Et tu diras, devant l'Éternel ton Dieu: J'ai ôté de ma maison ce qui était sacré; et je l'ai donné au Lévite, à l'étranger, à l'orphelin et à la veuve, selon tout le commandement que tu m'as donné; je n'ai rien transgressé ni oublié de tes commandements.
14 Ik heb daarvan niets gegeten in mijn leed, en heb daarvan niets weggenomen tot iets onreins, noch daarvan gegeven tot een dode; ik ben der stem des HEEREN, mijns Gods, gehoorzaam geweest, ik heb gedaan naar alles, wat Gij mij geboden hebt.
Je n'en ai point mangé dans mon deuil, je n'en ai rien ôté pour un usage souillé, et je n'en ai point donné pour un mort; j'ai obéi à la voix de l'Éternel mon Dieu; je me suis conformé à tout ce que tu m'avais commandé.
15 Zie nederwaarts van Uw heilige woning, van den hemel, en zegen Uw volk Israel, en het land, dat Gij ons gegeven hebt, gelijk als Gij onzen vaderen gezworen hebt, een land van melk en honig vloeiende.
Regarde de ta sainte demeure, des cieux, et bénis ton peuple d'Israël et le pays que tu nous as donné, comme tu l'avais juré à nos pères, ce pays où coulent le lait et le miel.
16 Te dezen dage gebiedt u de HEERE, uw God, deze inzettingen en rechten te doen; houdt dan en doet dezelve, met uw ganse hart en met uw ganse ziel.
Aujourd'hui l'Éternel ton Dieu te commande de pratiquer ces statuts et ces ordonnances; prends donc garde à les pratiquer de tout ton cœur et de toute ton âme.
17 Heden hebt gij den HEERE doen zeggen, dat Hij u tot een God zal zijn, en dat gij zult wandelen in Zijn wegen, en houden Zijn inzettingen, en Zijn geboden, en Zijn rechten, en dat gij Zijner stem zult gehoorzaam zijn.
Tu as fait dire aujourd'hui à l'Éternel qu'il serait ton Dieu, et que tu marcherais dans ses voies, et que tu garderais ses statuts, ses commandements et ses ordonnances, et que tu obéirais à sa voix.

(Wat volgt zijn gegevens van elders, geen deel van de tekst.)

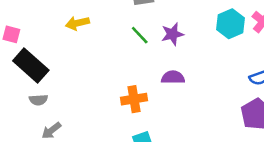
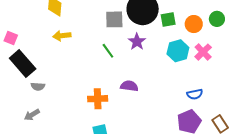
purple star: (172, 34) -> (137, 42), moved, turned -30
gray semicircle: (38, 100) -> (38, 86), moved

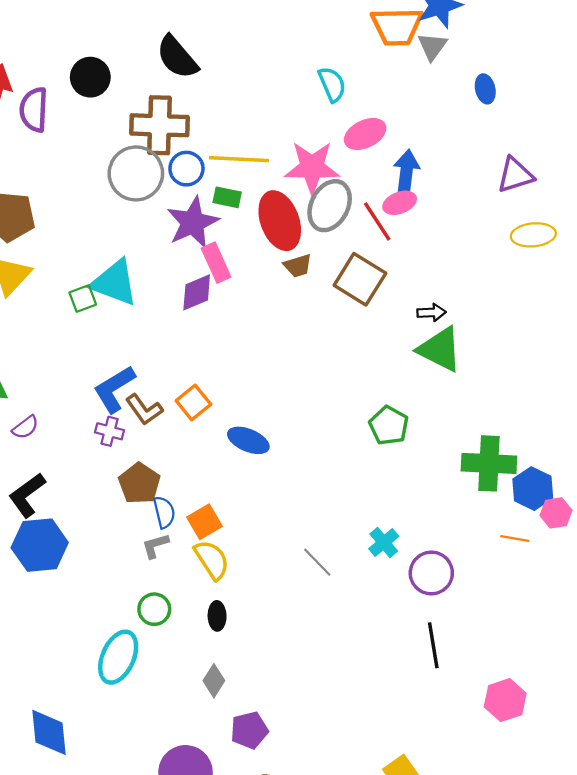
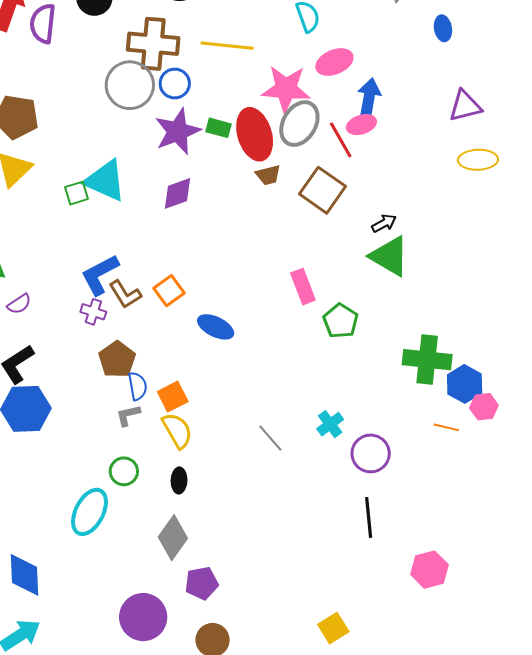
yellow line: (239, 159) -> (227, 46), moved
green rectangle: (227, 197) -> (218, 128), moved
pink rectangle: (216, 263) -> (303, 287), moved
black arrow: (431, 313) -> (384, 223), turned -30
gray diamond: (214, 681) -> (173, 538), size x1.5

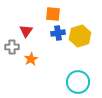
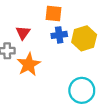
orange star: (31, 59) -> (29, 64), size x1.5

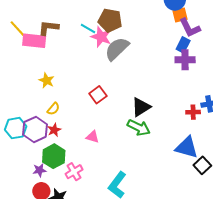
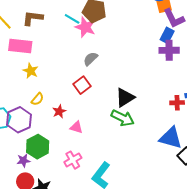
pink rectangle: (34, 41) -> (20, 46), moved
gray semicircle: (117, 49) -> (91, 59), moved, size x0.6
red star: (54, 130) -> (59, 111), moved
pink cross: (74, 172) -> (73, 160), moved

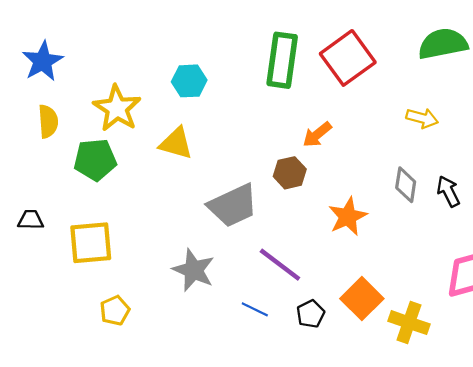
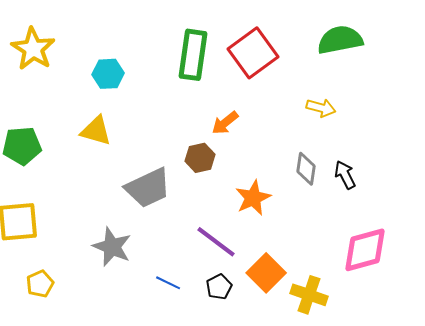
yellow star: (117, 108) -> (33, 49), moved
purple line: (280, 265) -> (216, 242), moved

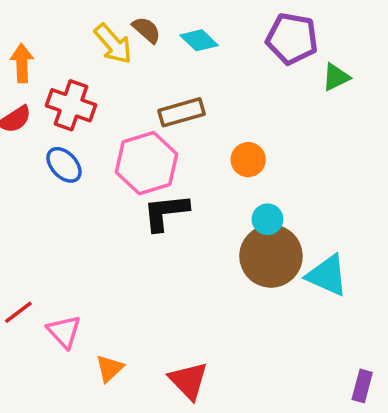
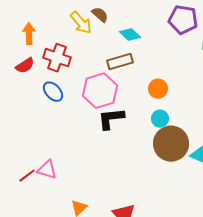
cyan diamond: (199, 40) -> (130, 35), moved
cyan circle: (267, 219) -> (160, 119), moved
pink triangle: (64, 332) -> (47, 170), moved, turned -30

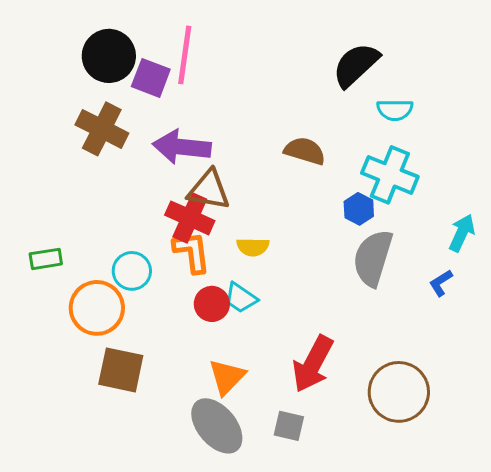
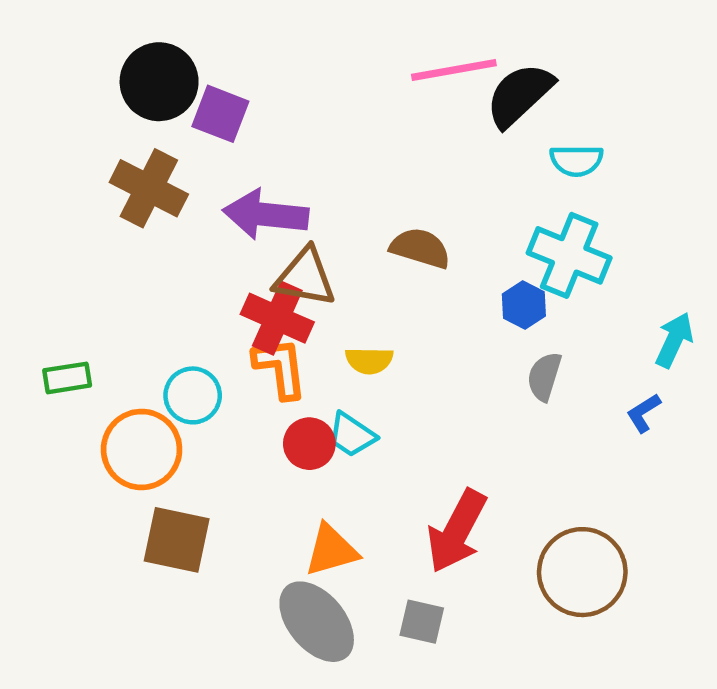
pink line: (185, 55) -> (454, 70), moved, turned 72
brown semicircle: (305, 151) -> (420, 248), moved
gray semicircle: (373, 258) -> (544, 377), size x0.6
orange triangle: (227, 377) -> (331, 550), turned 30

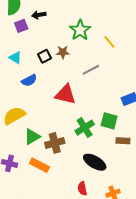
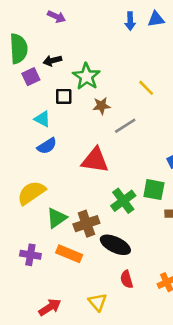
green star: (80, 30) -> (86, 76), moved
brown star: (63, 52) -> (101, 106), moved
black square: (45, 56) -> (64, 96), moved, turned 32
cyan triangle: (15, 58) -> (42, 119), moved
black ellipse: (95, 162) -> (115, 245), moved

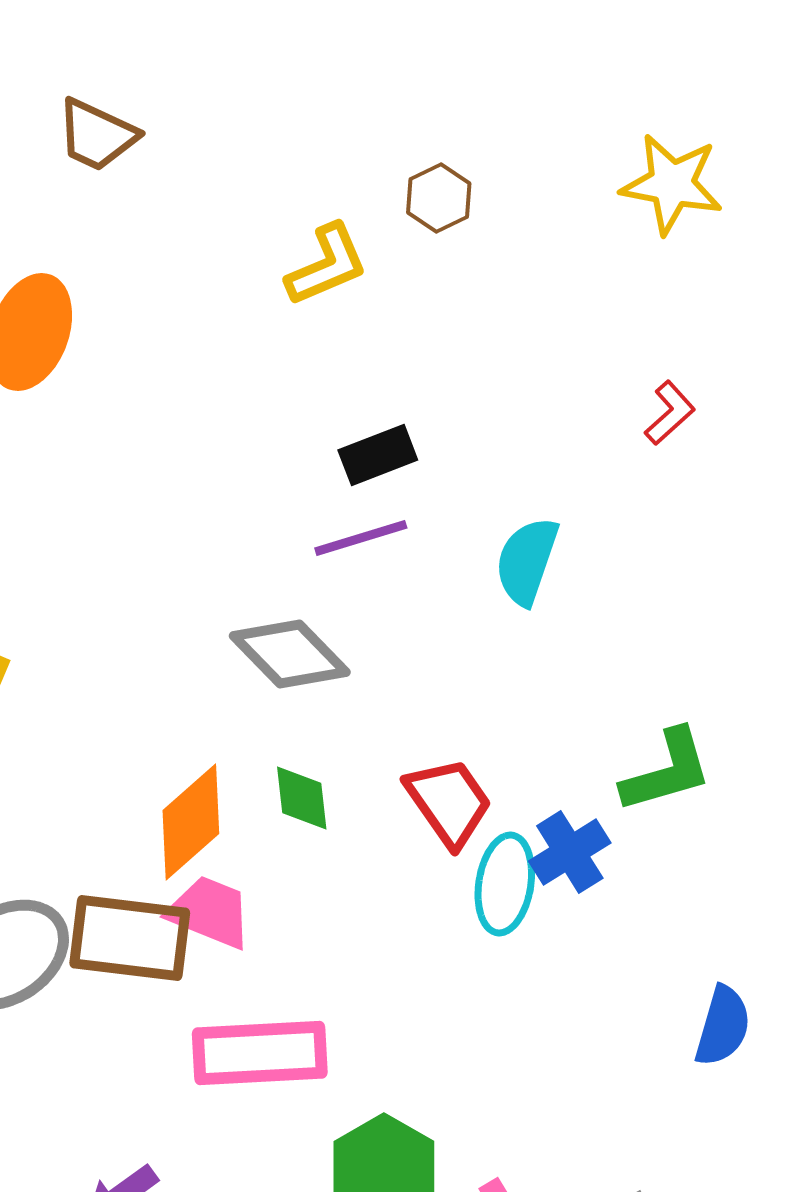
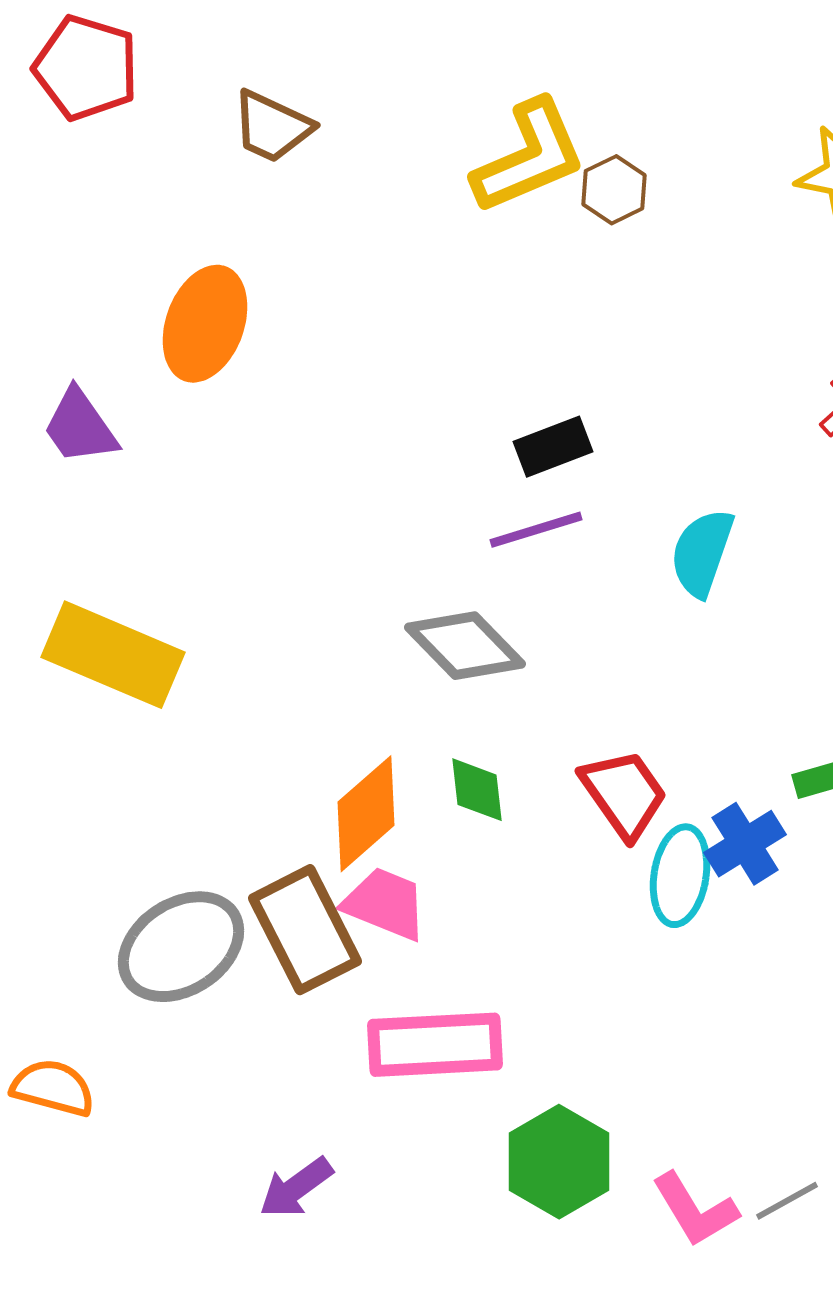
yellow L-shape: (327, 265) -> (529, 157), moved, size x1.4
brown rectangle: (130, 938) -> (305, 930), turned 56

18 En de HEERE heeft u heden doen zeggen, dat gij Hem tot een volk des eigendoms zult zijn, gelijk als Hij u gesproken heeft, en dat gij al Zijn geboden zult houden;
Et l'Éternel t'a fait dire aujourd'hui, que tu lui seras un peuple particulier, comme il te l'a dit; et que tu gardes tous ses commandements;
19 Opdat Hij u alzo boven al de volken, die Hij gemaakt heeft, hoog zette, tot lof, en tot een naam, en tot heerlijkheid; en opdat gij een heilig volk zijt den HEERE, uw God, gelijk als Hij gesproken heeft.
Et qu'il te donnera, sur toutes les nations qu'il a faites, la prééminence en louange, en renom et en gloire, et que tu seras un peuple consacré à l'Éternel ton Dieu, comme il l'a dit.